Hallowell suggests cutting the litany down to five items a day. Start with the most time-sensitive tasks, and put the rest on another piece of paper for another time. Once you've completed the daily five, resist the temptation to get a head start on tomorrow's list. Instead, call it a day.
Give away the jobs you don't like or don't want to do. Ask for help, make a trade ("I'll balance the checkbook if you mow the lawn"), or leave cleaning, yard work, or taxes to the professionals, rather than trying to do it all yourself.
The more fearful or anxious you feel, the less capable you are of doing your best work -- and the longer you'll take. Set aside chunks of time to do what sustains your joy. You'll find you reap the rewards later.
Create specific times to return calls and emails so that they don't break your focus throughout the day. Encourage colleagues or clients to call you during specific hours, rather than being accessible 24/7. Let voice mail get personal calls if you're not ready to devote meaningful time to the caller.

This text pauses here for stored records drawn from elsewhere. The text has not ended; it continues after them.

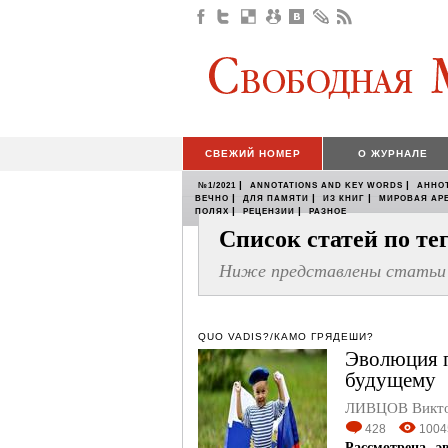
СВЕЖИЙ НОМЕР
О ЖУРНАЛЕ
|
|
№1/2021
ANNOTATIONS AND KEY WORDS
АННО
|
|
|
ВЕЧНО
ДЛЯ ПАМЯТИ
ИЗ КНИГ
МИРОВАЯ АР
|
|
ПОЛЯХ
РЕЦЕНЗИИ
РАЗНОЕ
Список статей по т
Ниже представлены статьи 
QUO VADIS?/КАМО ГРЯДЕШИ?
Эволюция п
будущему
ЛИВЦОВ Викт
428
1004
Рассмотрена э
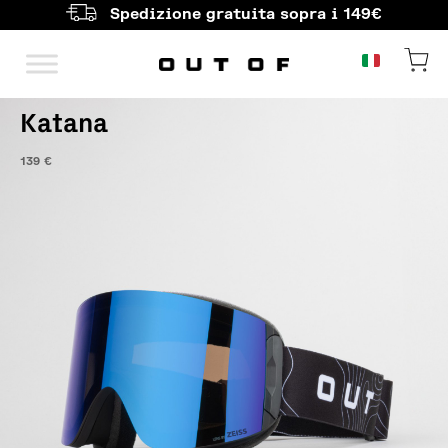
Spedizione gratuita sopra i 149€
Navigazione principale
Katana
139
€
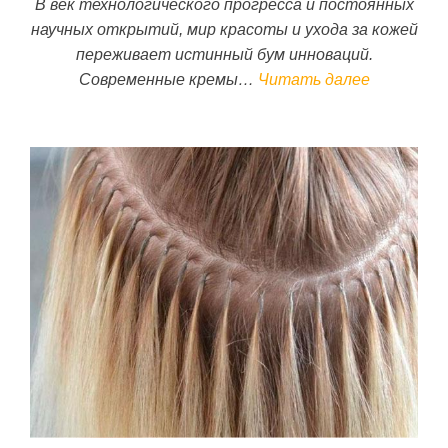
В век технологического прогресса и постоянных
научных открытий, мир красоты и ухода за кожей
переживает истинный бум инноваций.
Современные кремы…
Читать далее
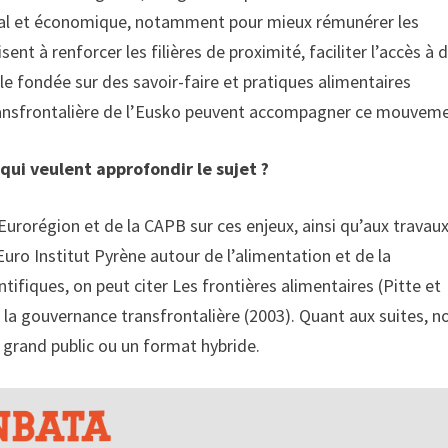
orial et économique, notamment pour mieux rémunérer les
ent à renforcer les filières de proximité, faciliter l’accès à 
ale fondée sur des savoir-faire et pratiques alimentaires
transfrontalière de l’Eusko peuvent accompagner ce mouvem
 qui veulent approfondir le sujet ?
Eurorégion et de la CAPB sur ces enjeux, ainsi qu’aux travau
Euro Institut Pyrène autour de l’alimentation et de la
tifiques, on peut citer Les frontières alimentaires (Pitte et
 la gouvernance transfrontalière (2003). Quant aux suites, n
t grand public ou un format hybride.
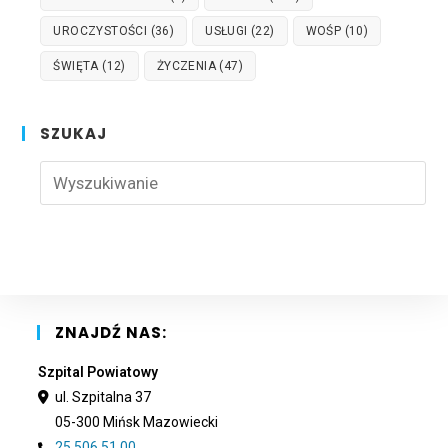
UROCZYSTOŚCI
(36)
USŁUGI
(22)
WOŚP
(10)
ŚWIĘTA
(12)
ŻYCZENIA
(47)
SZUKAJ
Pre
Esc
to
clo
the
sea
pan
ZNAJDŹ NAS:
Szpital Powiatowy
ul. Szpitalna 37
05-300 Mińsk Mazowiecki
25 506 51 00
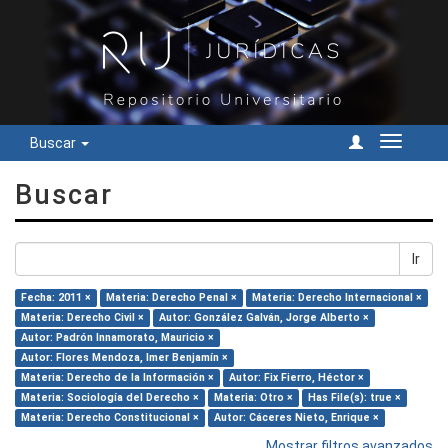
Buscar
Cambiar
navegac
Buscar
Ir
Fecha: 2011 ×
Materia: Derecho Penal ×
Materia: Derecho Internacional ×
Materia: Derecho Civil ×
Autor: González Galván, Jorge Alberto ×
Autor: Padrón Innamorato, Mauricio ×
Autor: Flores Mendoza, Imer Benjamín ×
Materia: Derecho de la Información ×
Autor: Fix Fierro, Héctor ×
Materia: Sociología del Derecho ×
Materia: Otro ×
Has File(s): true ×
Materia: Derecho Constitucional ×
Autor: Cáceres Nieto, Enrique ×
Mostrar filtros avanzados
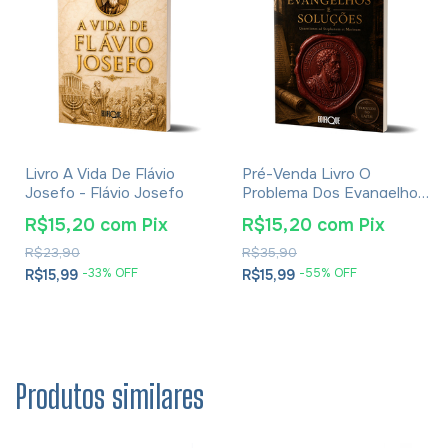
Livro A Vida De Flávio
Pré-Venda Livro O
Josefo - Flávio Josefo
Problema Dos Evangelhos
E Soluções- Eusébio De
R$15,20
com
Pix
R$15,20
com
Pix
Cesareia
R$23,90
R$35,90
-
33
% OFF
-
55
% OFF
R$15,99
R$15,99
Produtos similares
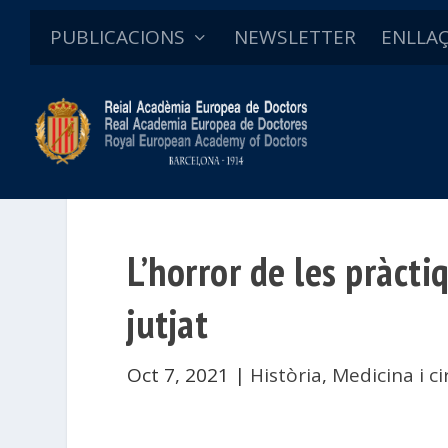
PUBLICACIONS
NEWSLETTER
ENLLA
L’horror de les pràct
jutjat
Oct 7, 2021
|
Història
,
Medicina i ci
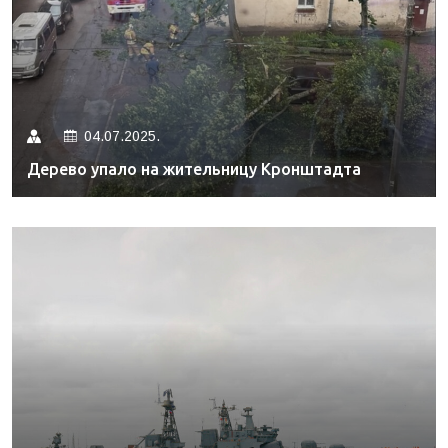
04.07.2025.
Дерево упало на жительницу Кронштадта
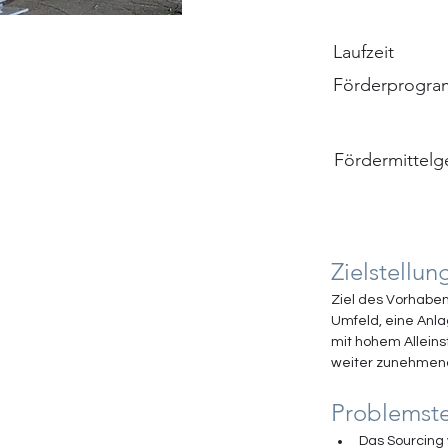
Laufzeit
Förderprogr
Fördermittelg
Zielstellun
Ziel des Vorhabens
Umfeld, eine Anla
mit hohem Alleins
weiter zunehmende
Problemste
Das Sourcing 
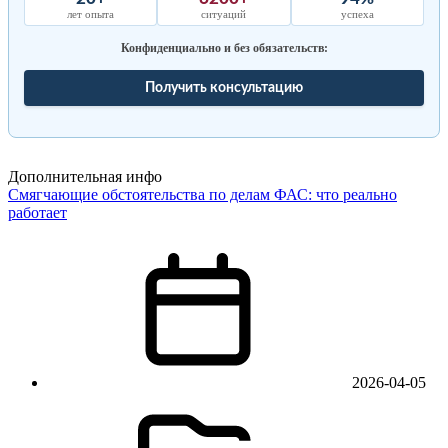
лет опыта
ситуаций
успеха
Конфиденциально и без обязательств:
Получить консультацию
Дополнительная инфо
Смягчающие обстоятельства по делам ФАС: что реально
работает
2026-04-05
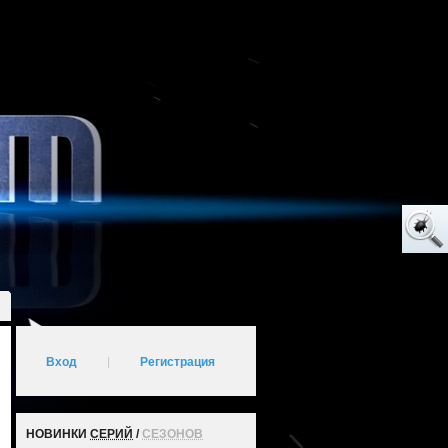
Вход
|
Регистрация
НОВИНКИ
СЕРИЙ
/
СЕЗОНОВ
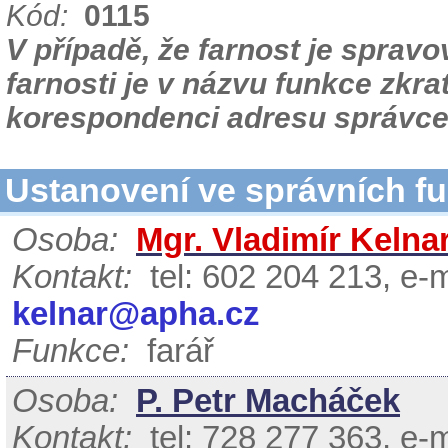
Kód:
0115
V případě, že farnost je spra
farnosti je v názvu funkce zkr
korespondenci adresu správce 
Ustanovení ve správních f
Osoba:
Mgr. Vladimír Kelna
Kontakt:
tel: 602 204 213, e-m
kelnar@apha.cz
Funkce:
farář
Osoba:
P. Petr Macháček
Kontakt:
tel: 728 277 363, e-m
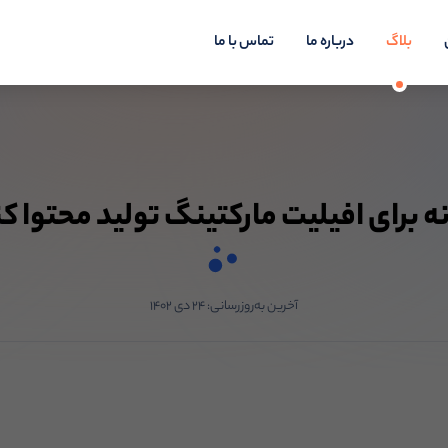
بلاگ
درباره ما
تماس با ما
 برای افیلیت مارکتینگ تولید محتوا ک
آخرین به‌روزرسانی:
۲۴ دی ۱۴۰۲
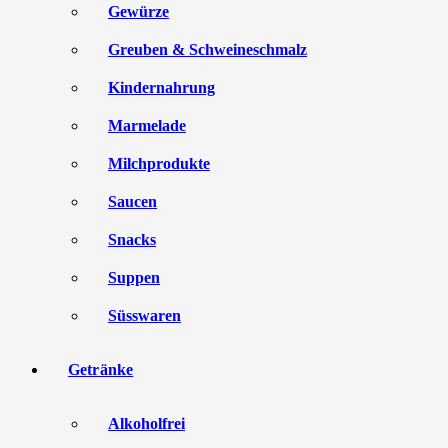
Gewürze
Greuben & Schweineschmalz
Kindernahrung
Marmelade
Milchprodukte
Saucen
Snacks
Suppen
Süsswaren
Getränke
Alkoholfrei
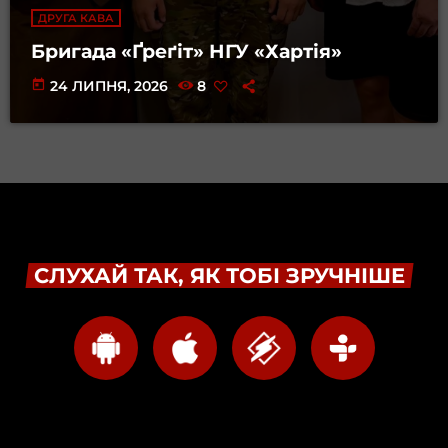
ДРУГА КАВА
Бригада «Ґреґіт» НГУ «Хартія»
today
24 ЛИПНЯ, 2026
8
СЛУХАЙ ТАК, ЯК ТОБІ ЗРУЧНІШЕ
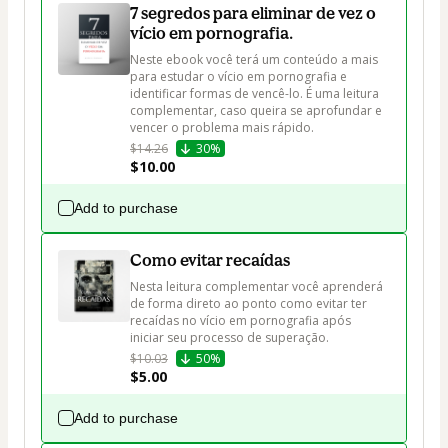
7 segredos para eliminar de vez o
vício em pornografia.
Neste ebook você terá um conteúdo a mais 
para estudar o vício em pornografia e 
identificar formas de vencê-lo. É uma leitura 
complementar, caso queira se aprofundar e 
vencer o problema mais rápido. 
$14.26
30%
$10.00
Add to purchase
Como evitar recaídas
Nesta leitura complementar você aprenderá 
de forma direto ao ponto como evitar ter 
recaídas no vício em pornografia após 
iniciar seu processo de superação.
$10.03
50%
$5.00
Add to purchase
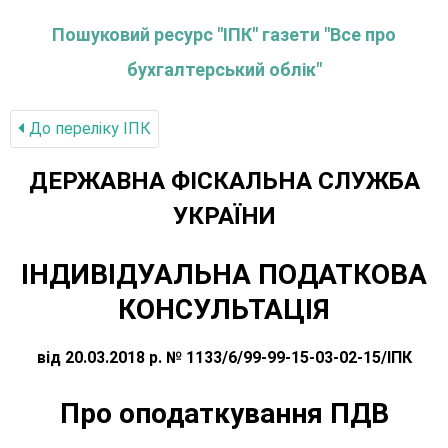
Пошуковий ресурс "ІПК" газети "Все про
бухгалтерський облік"
До переліку IПК
ДЕРЖАВНА ФІСКАЛЬНА СЛУЖБА
УКРАЇНИ
ІНДИВІДУАЛЬНА ПОДАТКОВА
КОНСУЛЬТАЦІЯ
від 20.03.2018 р. № 1133/6/99-99-15-03-02-15/ІПК
Про оподаткування ПДВ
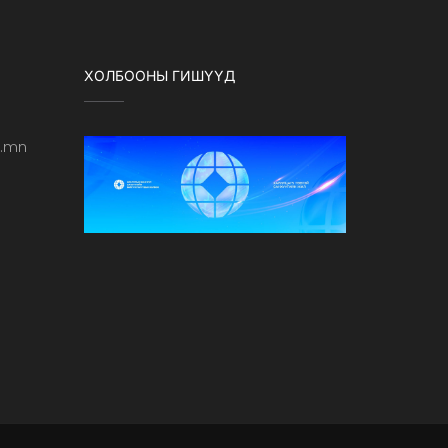
ХОЛБООНЫ ГИШҮҮД
b.mn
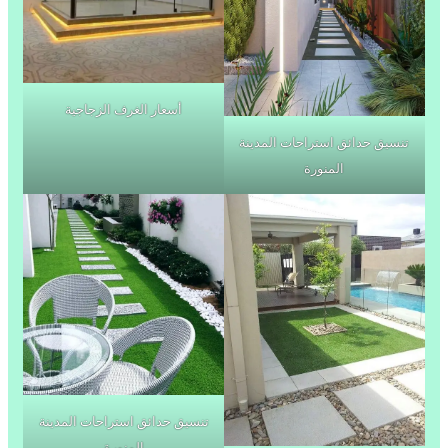
أسعار الغرف الزجاجية
تنسيق حدائق استراحات المدينة
المنورة
تنسيق حدائق استراحات المدينة
المنورة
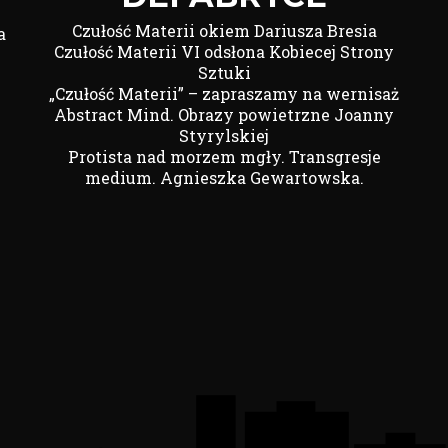
Czułość Materii okiem Dariusza Bresia
a
Czułość Materii VI odsłona Kobiecej Strony
Sztuki
„Czułość Materii” – zapraszamy na wernisaż
Abstract Mind. Obrazy powietrzne Joanny
Styrylskiej
Protista nad morzem mgły. Transgresje
medium. Agnieszka Gewartowska.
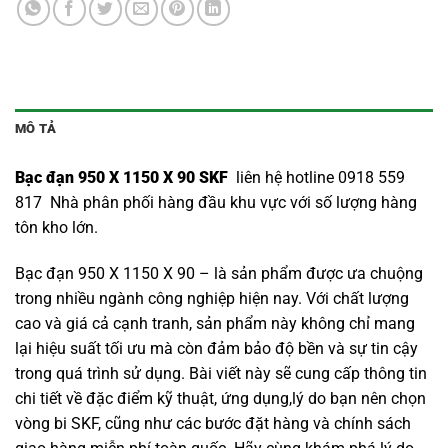
MÔ TẢ
Bạc đạn 950 X 1150 X 90 SKF
liên hệ hotline 0918 559
817 Nhà phân phối hàng đầu khu vực với số lượng hàng
tôn kho lớn.
Bạc đạn 950 X 1150 X 90 – là sản phẩm được ưa chuộng
trong nhiều ngành công nghiệp hiện nay. Với chất lượng
cao và giá cả cạnh tranh, sản phẩm này không chỉ mang
lại hiệu suất tối ưu mà còn đảm bảo độ bền và sự tin cậy
trong quá trình sử dụng. Bài viết này sẽ cung cấp thông tin
chi tiết về đặc điểm kỹ thuật, ứng dụng,lý do bạn nên chọn
vòng bi SKF
, cũng như các bước đặt hàng và chính sách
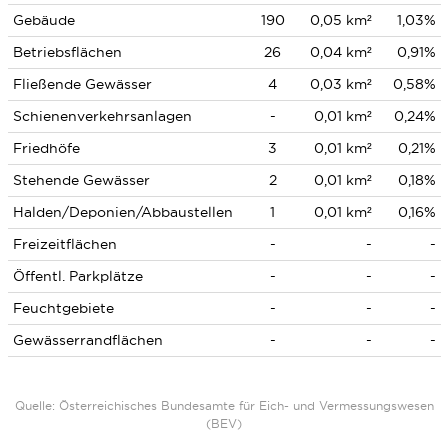
Gebäude
190
0,05 km²
1,03%
Betriebsflächen
26
0,04 km²
0,91%
Fließende Gewässer
4
0,03 km²
0,58%
Schienenverkehrsanlagen
-
0,01 km²
0,24%
Friedhöfe
3
0,01 km²
0,21%
Stehende Gewässer
2
0,01 km²
0,18%
Halden/Deponien/Abbaustellen
1
0,01 km²
0,16%
Freizeitflächen
-
-
-
Öffentl. Parkplätze
-
-
-
Feuchtgebiete
-
-
-
Gewässerrandflächen
-
-
-
Quelle: Österreichisches Bundesamte für Eich- und Vermessungswesen
(BEV)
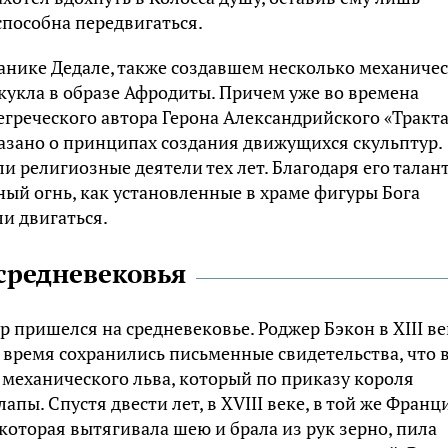
пособна передвигаться.
анике Дедале, также создавшем несколько механиче
 кукла в образе Афродиты. Причем уже во времена
греческого автора Герона Александрийского «Тракта
азано о принципах создания движущихся скульптур.
и религиозные деятели тех лет. Благодаря его талан
ный огнь, как установленные в храме фигуры Бога
и двигаться.
средневековья
 пришелся на средневековье. Роджер Бэкон в XIII ве
е время сохранились письменные свидетельства, что 
механического льва, который по приказу короля
апы. Спустя двести лет, в XVIII веке, в той же Франц
которая вытягивала шею и брала из рук зерно, пила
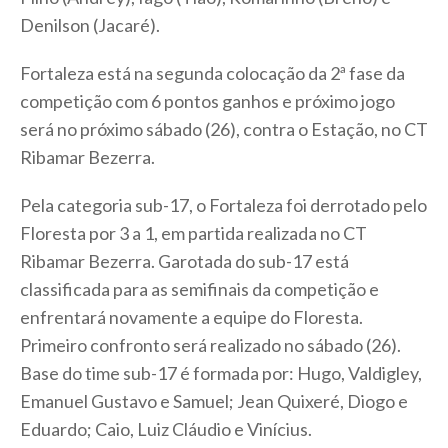
Denilson (Jacaré).
Fortaleza está na segunda colocação da 2ª fase da
competição com 6 pontos ganhos e próximo jogo
será no próximo sábado (26), contra o Estação, no CT
Ribamar Bezerra.
Pela categoria sub-17, o Fortaleza foi derrotado pelo
Floresta por 3 a 1, em partida realizada no CT
Ribamar Bezerra. Garotada do sub-17 está
classificada para as semifinais da competição e
enfrentará novamente a equipe do Floresta.
Primeiro confronto será realizado no sábado (26).
Base do time sub-17 é formada por: Hugo, Valdigley,
Emanuel Gustavo e Samuel; Jean Quixeré, Diogo e
Eduardo; Caio, Luiz Cláudio e Vinícius.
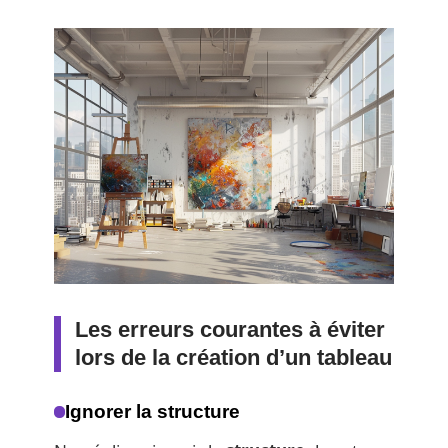
Les erreurs courantes à éviter
lors de la création d’un tableau
Ignorer la structure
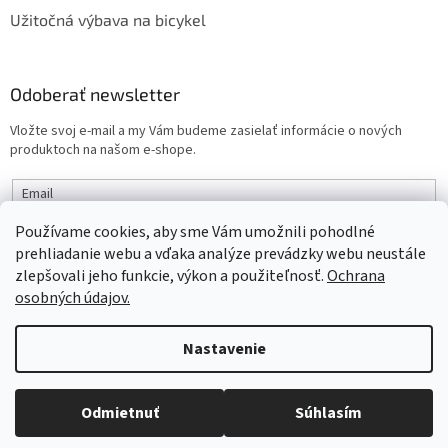
Užitočná výbava na bicykel
Odoberať newsletter
Vložte svoj e-mail a my Vám budeme zasielať informácie o nových
produktoch na našom e-shope.
Email
Používame cookies, aby sme Vám umožnili pohodlné
PRIHLÁSIŤ SA
prehliadanie webu a vďaka analýze prevádzky webu neustále
zlepšovali jeho funkcie, výkon a použiteľnosť.
Ochrana
osobných údajov.
Vytvoril Shoptet
Nastavenie
Objednaný tovar si môžete prevziať osobne v predajni SELEKTRA,
Copyright 2026
interbike
. Všetky práva vyhradené.
Upraviť
Družstevná 1143/24, Partizánske, tel.: 038/7490000. Všetok tovar je
Odmietnuť
Súhlasím
nastavenie cookies
ihneď dostupný na našom sklade.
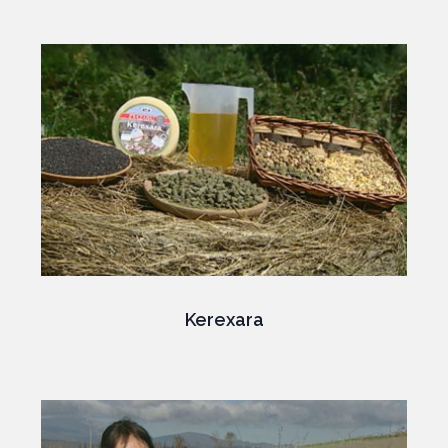
Kerexara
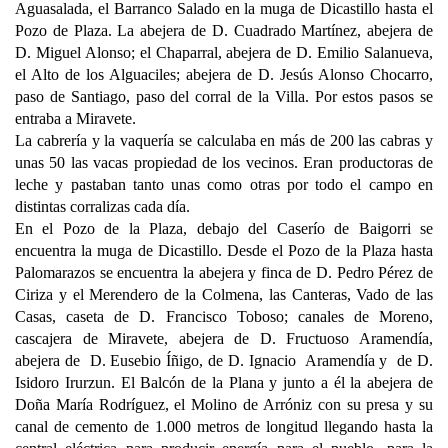
Aguasalada, el Barranco Salado en la muga de Dicastillo hasta el
Pozo de Plaza. La abejera de D. Cuadrado Martínez, abejera de
D. Miguel Alonso; el Chaparral, abejera de D. Emilio Salanueva,
el Alto de los Alguaciles; abejera de D. Jesús Alonso Chocarro,
paso de Santiago, paso del corral de la Villa. Por estos pasos se
entraba a Miravete.
La cabrería y la vaquería se calculaba en más de 200 las cabras y
unas 50 las vacas propiedad de los vecinos. Eran productoras de
leche y pastaban tanto unas como otras por todo el campo en
distintas corralizas cada día.
En el Pozo de la Plaza, debajo del Caserío de Baigorri se
encuentra la muga de Dicastillo. Desde el Pozo de la Plaza hasta
Palomarazos se encuentra la abejera y finca de D. Pedro Pérez de
Ciriza y el Merendero de la Colmena, las Canteras, Vado de las
Casas, caseta de D. Francisco Toboso; canales de Moreno,
cascajera de Miravete, abejera de D. Fructuoso Aramendía,
abejera de D. Eusebio Íñigo, de D. Ignacio Aramendía y de D.
Isidoro Irurzun. El Balcón de la Plana y junto a él la abejera de
Doña María Rodríguez, el Molino de Arróniz con su presa y su
canal de cemento de 1.000 metros de longitud llegando hasta la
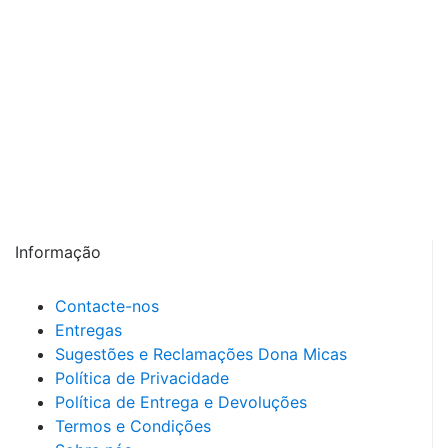
Melhoria de desempenho e atraso no início da
"fadiga" em animais de esporte ou trabalho;
Rico em Ferro, Cobre, Vitaminas B
, B
, B
,
2
6
9
B
e K
, essenciais para a síntese de hemácias
12
3
e hemoglobina;
Com Vitamina C, para melhor absorção do Ferro;
Contém níveis moderados de Fósforo -
Adequado para animais com Doença Renal;
Chews altamente palatáveis.
Informação
Contacte-nos
Entregas
Sugestões e Reclamações Dona Micas
Política de Privacidade
Política de Entrega e Devoluções
Termos e Condições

Organizing is like dieting, says Hallowell: Everyone wants to do it, few actually do, and those who succeed often revert to their former ways. Rather than focus on organization for its own sake, do just enough to keep order -- and save time you'd otherwise waste trying to find things.
Don't fall into the trap of thinking you'll get more accomplished by staying up late. Sacrificing sleep can wreak havoc on your brain's peak performance. When you're tired, you'll have a harder time focusing and seeing projects through. Bottom line: Sleep isn't optional, and you don't get ahead by skimping on it.